Problem
Everything in the listing below should be repeated exactly, apart from the pictures.

BEGIN

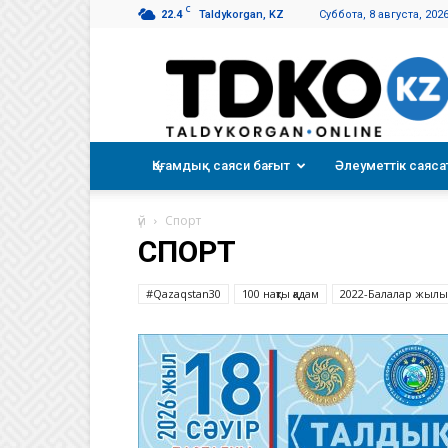
C
22.4
Taldykorgan, KZ
Суббота, 8 августа, 202
Талдықорған
таңы
Қоғамдық саяси бағыт
Әлеуметтік саяса
үй
Спорт
СПОРТ
#Qazaqstan30
100 нақты қадам
2022-Балалар жылы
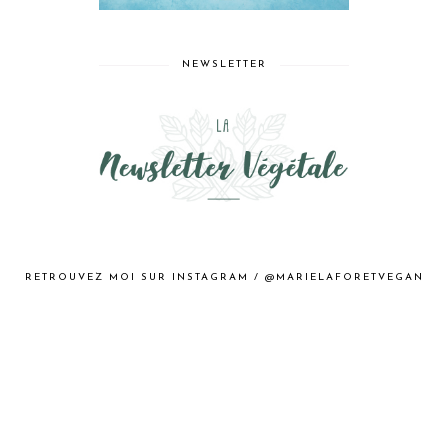
NEWSLETTER
RETROUVEZ MOI SUR INSTAGRAM / @MARIELAFORETVEGAN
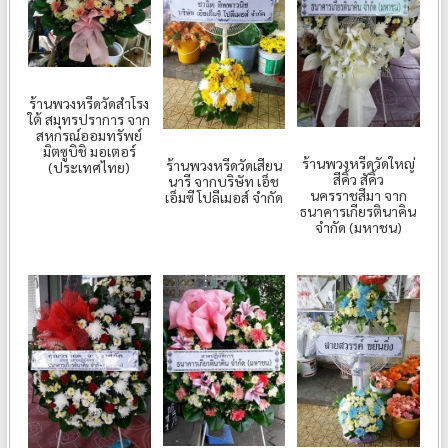
ร้านพวงหรีดวัดสำโรง
ใต้ สมุทรปราการ จาก
สหกรณ์ออมทรัพย์
มิตซูบิชิ มอเตอร์
ร้านพวงหรีดวัดใหญ่
ร้านพวงหรีดวัดเสียน
(ประเทศไทย)
สีคิ้ว สัคิ้ว
นารี จากบริษัท เอ็ช
นครราชสีมา จาก
เอ็มซี โปลีเมอส์ จำกัด
ธนาคารเกียรตินาคิน
จำกัด (มหาชน)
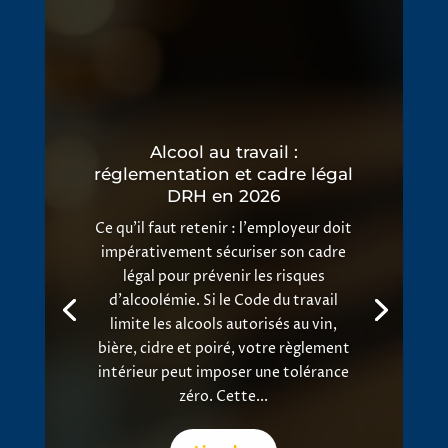
Alcool au travail :
réglementation et cadre légal
DRH en 2026
Ce qu'il faut retenir : l'employeur doit
impérativement sécuriser son cadre
légal pour prévenir les risques
d'alcoolémie. Si le Code du travail
limite les alcools autorisés au vin,
bière, cidre et poiré, votre règlement
intérieur peut imposer une tolérance
zéro. Cette...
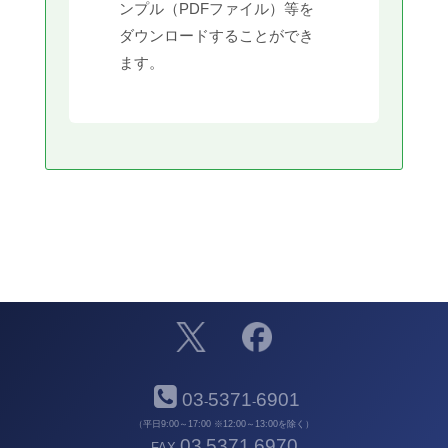
ンプル（PDFファイル）等を
ダウンロードすることができ
ます。
03
5371
6901
-
-
（平日9:00～17:00 ※12:00～13:00を除く）
03
5371
6970
FAX
-
-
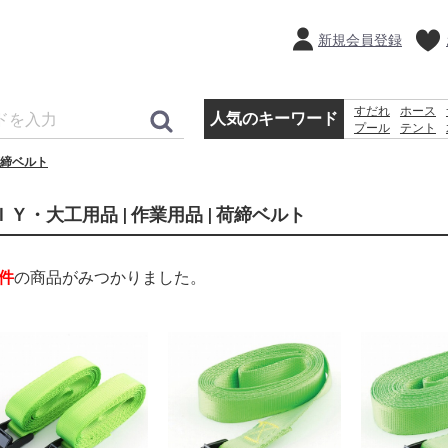
新規会員登録
すだれ
ホース
人気のキーワード
プール
テント
コンクリートブ
締ベルト
踏み台
扇風機
ＩＹ・大工用品 | 作業用品 | 荷締ベルト
件
の商品がみつかりました。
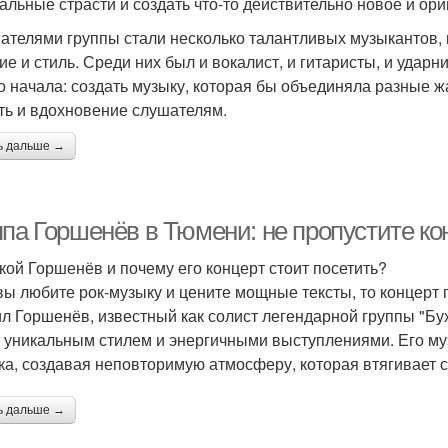
альные страсти и создать что-то действительно новое и ори
ателями группы стали несколько талантливых музыкантов, 
ие и стиль. Среди них был и вокалист, и гитаристы, и ударн
о начала: создать музыку, которая бы объединяла разные 
ть и вдохновение слушателям.
ь дальше →
ппа Горшенёв в Тюмени: не пропустите ко
акой Горшенёв и почему его концерт стоит посетить?
вы любите рок-музыку и цените мощные тексты, то концерт 
л Горшенёв, известный как солист легендарной группы "Бух
 уникальным стилем и энергичными выступлениями. Его муз
ка, создавая неповторимую атмосферу, которая втягивает с
ь дальше →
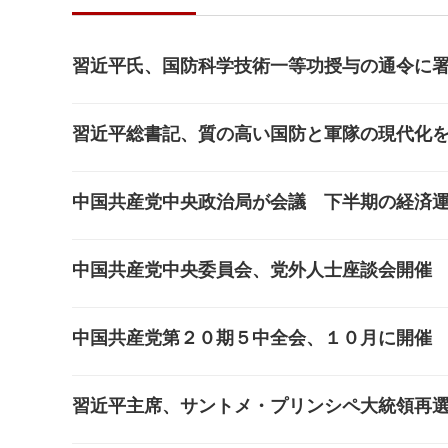
習近平氏、国防科学技術一等功授与の通令に
習近平総書記、質の高い国防と軍隊の現代化
中国共産党中央政治局が会議 下半期の経済
中国共産党中央委員会、党外人士座談会開催
中国共産党第２０期５中全会、１０月に開催
習近平主席、サントメ・プリンシペ大統領再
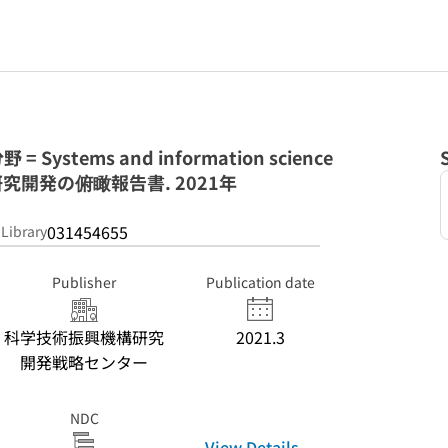
stems and information science
ld : 研究開発の俯瞰報告書. 2021年
031454655
 Library
Publisher
Publication date
科学技術振興機構研究
2021.3
開発戦略センター
NDC
View Details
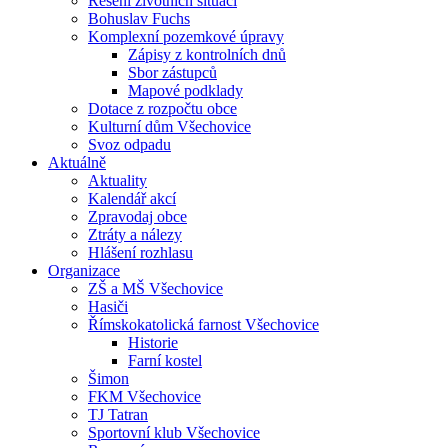
Řešení životních situací
Bohuslav Fuchs
Komplexní pozemkové úpravy
Zápisy z kontrolních dnů
Sbor zástupců
Mapové podklady
Dotace z rozpočtu obce
Kulturní dům Všechovice
Svoz odpadu
Aktuálně
Aktuality
Kalendář akcí
Zpravodaj obce
Ztráty a nálezy
Hlášení rozhlasu
Organizace
ZŠ a MŠ Všechovice
Hasiči
Římskokatolická farnost Všechovice
Historie
Farní kostel
Šimon
FKM Všechovice
TJ Tatran
Sportovní klub Všechovice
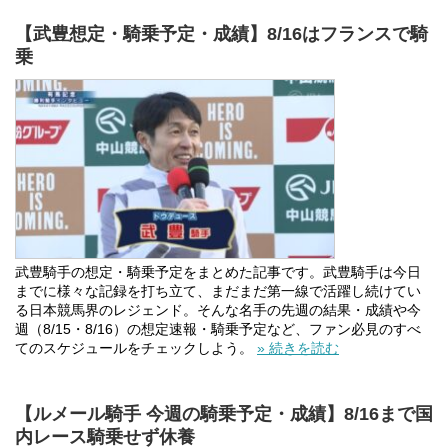
【武豊想定・騎乗予定・成績】8/16はフランスで騎
乗
武豊騎手の想定・騎乗予定をまとめた記事です。武豊騎手は今日
までに様々な記録を打ち立て、まだまだ第一線で活躍し続けてい
る日本競馬界のレジェンド。そんな名手の先週の結果・成績や今
週（8/15・8/16）の想定速報・騎乗予定など、ファン必見のすべ
てのスケジュールをチェックしよう。
» 続きを読む
【ルメール騎手 今週の騎乗予定・成績】8/16まで国
内レース騎乗せず休養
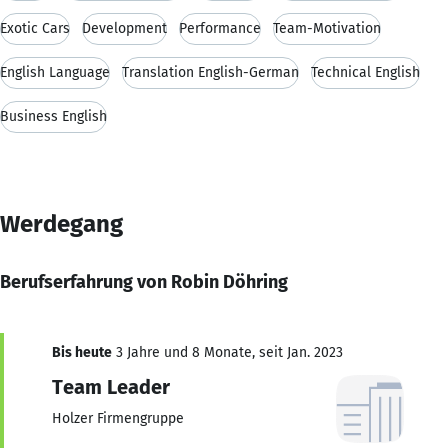
Exotic Cars
Development
Performance
Team-Motivation
English Language
Translation English-German
Technical English
Business English
Werdegang
Berufserfahrung von Robin Döhring
Bis heute
3 Jahre und 8 Monate, seit Jan. 2023
Team Leader
Holzer Firmengruppe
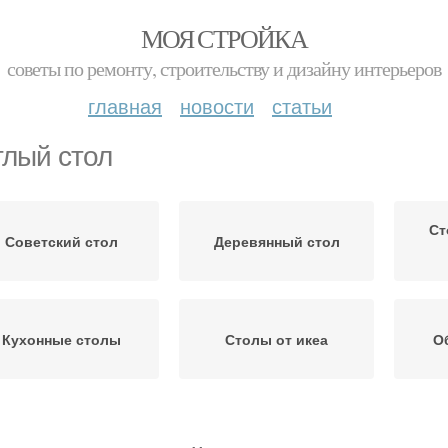
МОЯ СТРОЙКА
советы по ремонту, строительству и дизайну интерьеров
главная
новости
статьи
глый стол
Ст
Советский стол
Деревянный стол
Кухонные столы
Столы от икеа
О
Обеденный стол
Овальный стол
Стол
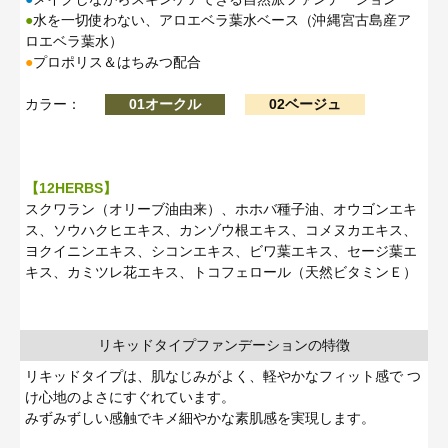
●
水を一切使わない、アロエベラ葉水ベース（沖縄宮古島産ア
ロエベラ葉水）
●
プロポリス＆はちみつ配合
カラー：
01オークル
02ベージュ
【12HERBS】
スクワラン（オリーブ油由来）、ホホバ種子油、オウゴンエキ
ス、ソウハクヒエキス、カンゾウ根エキス、コメヌカエキス、
ヨクイニンエキス、シコンエキス、ビワ葉エキス、セージ葉エ
キス、カミツレ花エキス、トコフェロール（天然ビタミンＥ）
リキッドタイプファンデーションの特徴
リキッドタイプは、肌なじみがよく、軽やかなフィット感で つ
け心地のよさにすぐれています。
みずみずしい感触でキメ細やかな素肌感を実現します。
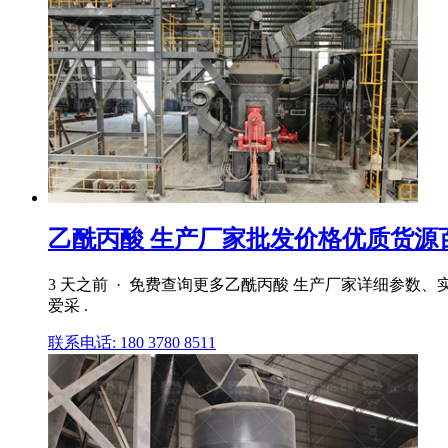
乙酰丙酸 生产厂家批发价格优质货源
3 天之前 · 免费查询更多乙酰丙酸 生产厂家详细参数、
爱采 .
联系电话: 180 3780 8511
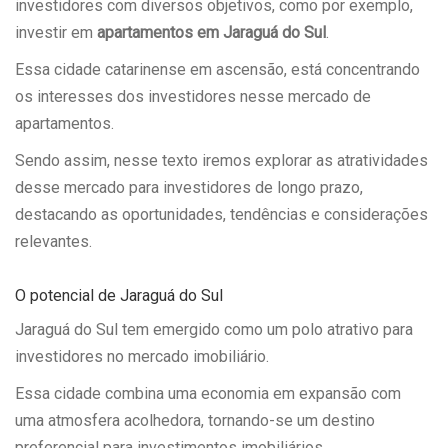
investidores com diversos objetivos, como por exemplo,
investir em
apartamentos em Jaraguá do Sul
.
Essa cidade catarinense em ascensão, está concentrando
os interesses dos investidores nesse mercado de
apartamentos.
Sendo assim, nesse texto iremos explorar as atratividades
desse mercado para investidores de longo prazo,
destacando as oportunidades, tendências e considerações
relevantes.
O potencial de Jaraguá do Sul
Jaraguá do Sul tem emergido como um polo atrativo para
investidores no mercado imobiliário.
Essa cidade combina uma economia em expansão com
uma atmosfera acolhedora, tornando-se um destino
preferencial para investimentos imobiliários.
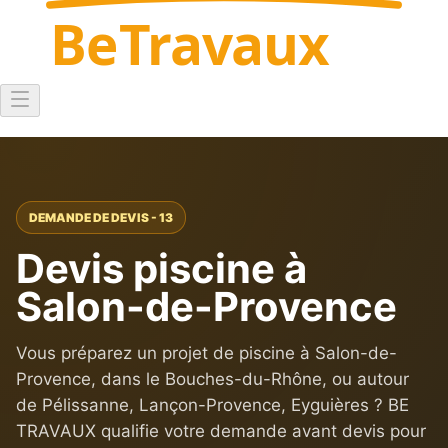
Be
Travaux
DEMANDE DE DEVIS - 13
Devis piscine à
Salon-de-Provence
Vous préparez un projet de piscine à Salon-de-
Provence, dans le Bouches-du-Rhône, ou autour
de Pélissanne, Lançon-Provence, Eyguières ? BE
TRAVAUX qualifie votre demande avant devis pour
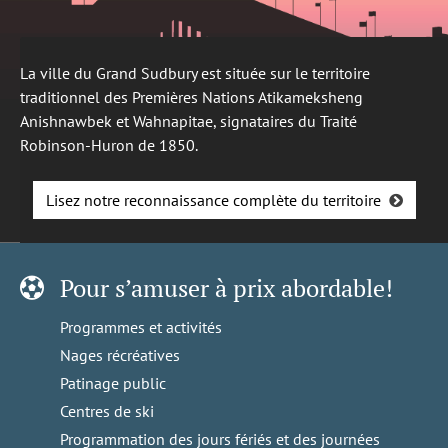
La ville du Grand Sudbury est située sur le territoire
traditionnel des Premières Nations Atikameksheng
Anishnawbek et Wahnapitae, signataires du Traité
Robinson-Huron de 1850.
Lisez notre reconnaissance complète du territoire
Pour s’amuser à prix abordable!
Programmes et activités
Nages récréatives
Patinage public
Centres de ski
Programmation des jours fériés et des journées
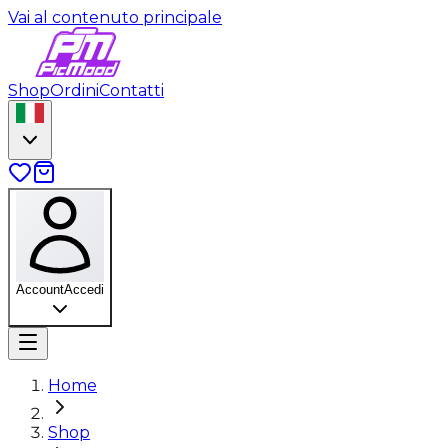
Vai al contenuto principale
Shop
Ordini
Contatti
Account
Accedi
Home
Shop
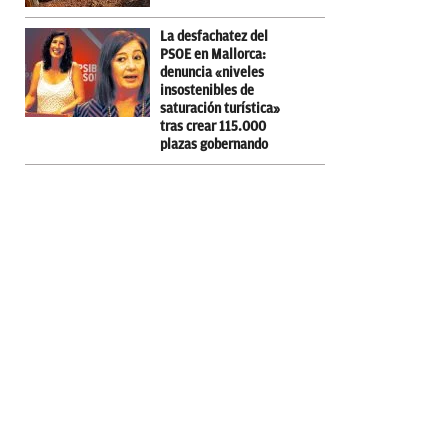
La desfachatez del
PSOE en Mallorca:
denuncia «niveles
insostenibles de
saturación turística»
tras crear 115.000
plazas gobernando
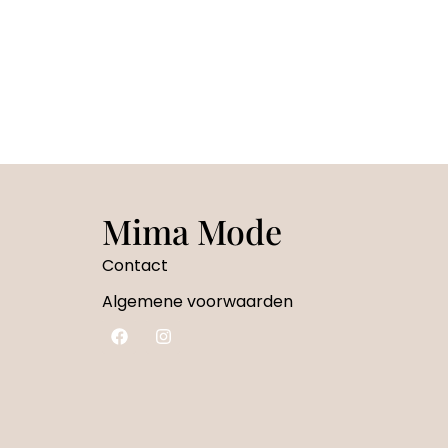
Mima Mode
Contact
Algemene voorwaarden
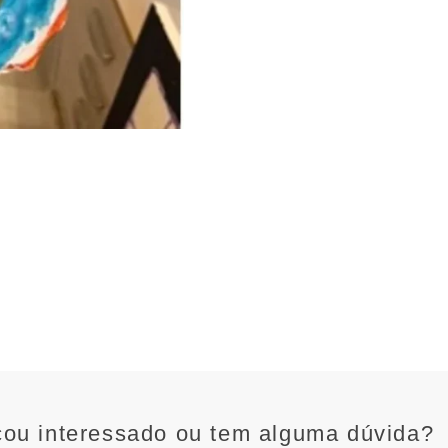
cou interessado ou tem alguma dúvida?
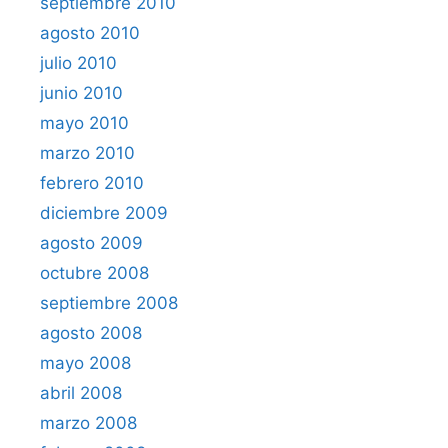
septiembre 2010
agosto 2010
julio 2010
junio 2010
mayo 2010
marzo 2010
febrero 2010
diciembre 2009
agosto 2009
octubre 2008
septiembre 2008
agosto 2008
mayo 2008
abril 2008
marzo 2008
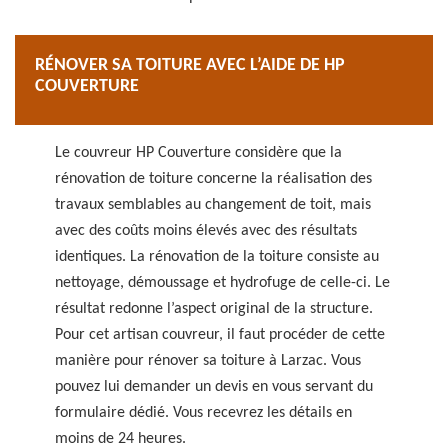
RÉNOVER SA TOITURE AVEC L’AIDE DE HP
COUVERTURE
Le couvreur HP Couverture considère que la
rénovation de toiture concerne la réalisation des
travaux semblables au changement de toit, mais
avec des coûts moins élevés avec des résultats
identiques. La rénovation de la toiture consiste au
nettoyage, démoussage et hydrofuge de celle-ci. Le
résultat redonne l’aspect original de la structure.
Pour cet artisan couvreur, il faut procéder de cette
manière pour rénover sa toiture à Larzac. Vous
pouvez lui demander un devis en vous servant du
formulaire dédié. Vous recevrez les détails en
moins de 24 heures.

END

Reply to the exercise
C
22.4
Taldykorgan, KZ
Суббота, 8 августа, 202
Талдықорған
таңы
Қоғамдық саяси бағыт
Әлеуметтік саяса
үй
Спорт
СПОРТ
#Qazaqstan30
100 нақты қадам
2022-Балалар жылы
NEWSLETTER
RETROUVEZ MOI SUR INSTAGRAM / @MARIELAFORETVEGAN
ร้านพวงหรีดวัดสำโรง
ใต้ สมุทรปราการ จาก
สหกรณ์ออมทรัพย์
มิตซูบิชิ มอเตอร์
ร้านพวงหรีดวัดใหญ่
ร้านพวงหรีดวัดเสียน
(ประเทศไทย)
สีคิ้ว สัคิ้ว
นารี จากบริษัท เอ็ช
นครราชสีมา จาก
เอ็มซี โปลีเมอส์ จำกัด
ธนาคารเกียรตินาคิน
จำกัด (มหาชน)
Alcool au travail :
réglementation et cadre légal
DRH en 2026
Ce qu'il faut retenir : l'employeur doit
impérativement sécuriser son cadre
légal pour prévenir les risques
d'alcoolémie. Si le Code du travail
limite les alcools autorisés au vin,
bière, cidre et poiré, votre règlement
intérieur peut imposer une tolérance
zéro. Cette...
ンプル（PDFファイル）等を
ダウンロードすることができ
ます。
03
5371
6901
-
-
（平日9:00～17:00 ※12:00～13:00を除く）
03
5371
6970
FAX
-
-
新規会員登録
すだれ
ホース
人気のキーワード
プール
テント
コンクリートブ
締ベルト
踏み台
扇風機
ＩＹ・大工用品 | 作業用品 | 荷締ベルト
件
の商品がみつかりました。
альные страсти и создать что-то действительно новое и ори
ателями группы стали несколько талантливых музыкантов, 
ие и стиль. Среди них был и вокалист, и гитаристы, и ударн
о начала: создать музыку, которая бы объединяла разные 
ть и вдохновение слушателям.
ь дальше →
ппа Горшенёв в Тюмени: не пропустите ко
акой Горшенёв и почему его концерт стоит посетить?
вы любите рок-музыку и цените мощные тексты, то концерт 
л Горшенёв, известный как солист легендарной группы "Бух
 уникальным стилем и энергичными выступлениями. Его муз
ка, создавая неповторимую атмосферу, которая втягивает с
ь дальше →
習近平氏、国防科学技術一等功授与の通令に
習近平総書記、質の高い国防と軍隊の現代化
中国共産党中央政治局が会議 下半期の経済
中国共産党中央委員会、党外人士座談会開催
中国共産党第２０期５中全会、１０月に開催
習近平主席、サントメ・プリンシペ大統領再
stems and information science
ld : 研究開発の俯瞰報告書. 2021年
031454655
 Library
Publisher
Publication date
科学技術振興機構研究
2021.3
開発戦略センター
NDC
View Details
Řešení životních situací
Bohuslav Fuchs
Komplexní pozemkové úpravy
Zápisy z kontrolních dnů
Sbor zástupců
Mapové podklady
Dotace z rozpočtu obce
Kulturní dům Všechovice
Svoz odpadu
Aktuálně
Aktuality
Kalendář akcí
Zpravodaj obce
Ztráty a nálezy
Hlášení rozhlasu
Organizace
ZŠ a MŠ Všechovice
Hasiči
Římskokatolická farnost Všechovice
Historie
Farní kostel
Šimon
FKM Všechovice
TJ Tatran
Sportovní klub Všechovice
【武豊想定・騎乗予定・成績】8/16はフランスで騎
乗
武豊騎手の想定・騎乗予定をまとめた記事です。武豊騎手は今日
までに様々な記録を打ち立て、まだまだ第一線で活躍し続けてい
る日本競馬界のレジェンド。そんな名手の先週の結果・成績や今
週（8/15・8/16）の想定速報・騎乗予定など、ファン必見のすべ
てのスケジュールをチェックしよう。
» 続きを読む
【ルメール騎手 今週の騎乗予定・成績】8/16まで国
内レース騎乗せず休養
Exotic Cars
Development
Performance
Team-Motivation
English Language
Translation English-German
Technical English
Business English
Werdegang
Berufserfahrung von Robin Döhring
Bis heute
3 Jahre und 8 Monate, seit Jan. 2023
Team Leader
Holzer Firmengruppe
МОЯ СТРОЙКА
советы по ремонту, строительству и дизайну интерьеров
главная
новости
статьи
глый стол
Ст
Советский стол
Деревянный стол
Кухонные столы
Столы от икеа
О
Обеденный стол
Овальный стол
Стол
●
水を一切使わない、アロエベラ葉水ベース（沖縄宮古島産ア
ロエベラ葉水）
●
プロポリス＆はちみつ配合
カラー：
01オークル
02ベージュ
【12HERBS】
スクワラン（オリーブ油由来）、ホホバ種子油、オウゴンエキ
ス、ソウハクヒエキス、カンゾウ根エキス、コメヌカエキス、
ヨクイニンエキス、シコンエキス、ビワ葉エキス、セージ葉エ
キス、カミツレ花エキス、トコフェロール（天然ビタミンＥ）
リキッドタイプファンデーションの特徴
リキッドタイプは、肌なじみがよく、軽やかなフィット感で つ
け心地のよさにすぐれています。
みずみずしい感触でキメ細やかな素肌感を実現します。
乙酰丙酸 生产厂家批发价格优质货源
3 天之前 · 免费查询更多乙酰丙酸 生产厂家详细参数、
爱采 .
联系电话: 180 3780 8511
investidores com diversos objetivos, como por exemplo,
investir em
apartamentos em Jaraguá do Sul
.
Essa cidade catarinense em ascensão, está concentrando
os interesses dos investidores nesse mercado de
apartamentos.
Sendo assim, nesse texto iremos explorar as atratividades
desse mercado para investidores de longo prazo,
destacando as oportunidades, tendências e considerações
relevantes.
O potencial de Jaraguá do Sul
Jaraguá do Sul tem emergido como um polo atrativo para
investidores no mercado imobiliário.
Essa cidade combina uma economia em expansão com
uma atmosfera acolhedora, tornando-se um destino
preferencial para investimentos imobiliários.
Be
Travaux
DEMANDE DE DEVIS - 13
Devis piscine à
Salon-de-Provence
Vous préparez un projet de piscine à Salon-de-
Provence, dans le Bouches-du-Rhône, ou autour
de Pélissanne, Lançon-Provence, Eyguières ? BE
TRAVAUX qualifie votre demande avant devis pour
La ville du Grand Sudbury est située sur le territoire
traditionnel des Premières Nations Atikameksheng
Anishnawbek et Wahnapitae, signataires du Traité
Robinson-Huron de 1850.
Lisez notre reconnaissance complète du territoire
Pour s’amuser à prix abordable!
Programmes et activités
Nages récréatives
Patinage public
Centres de ski
Programmation des jours fériés et des journées
Vai al contenuto principale
Shop
Ordini
Contatti
Account
Accedi
Home
Shop
La desfachatez del
PSOE en Mallorca:
denuncia «niveles
insostenibles de
saturación turística»
tras crear 115.000
plazas gobernando
Mima Mode
Contact
Algemene voorwaarden
cou interessado ou tem alguma dúvida?
septiembre 2010
agosto 2010
julio 2010
junio 2010
mayo 2010
marzo 2010
febrero 2010
diciembre 2009
agosto 2009
octubre 2008
septiembre 2008
agosto 2008
mayo 2008
abril 2008
marzo 2008
RÉNOVER SA TOITURE AVEC L’AIDE DE HP
COUVERTURE
Le couvreur HP Couverture considère que la
rénovation de toiture concerne la réalisation des
travaux semblables au changement de toit, mais
avec des coûts moins élevés avec des résultats
identiques. La rénovation de la toiture consiste au
nettoyage, démoussage et hydrofuge de celle-ci. Le
résultat redonne l’aspect original de la structure.
Pour cet artisan couvreur, il faut procéder de cette
manière pour rénover sa toiture à Larzac. Vous
pouvez lui demander un devis en vous servant du
formulaire dédié. Vous recevrez les détails en
moins de 24 heures.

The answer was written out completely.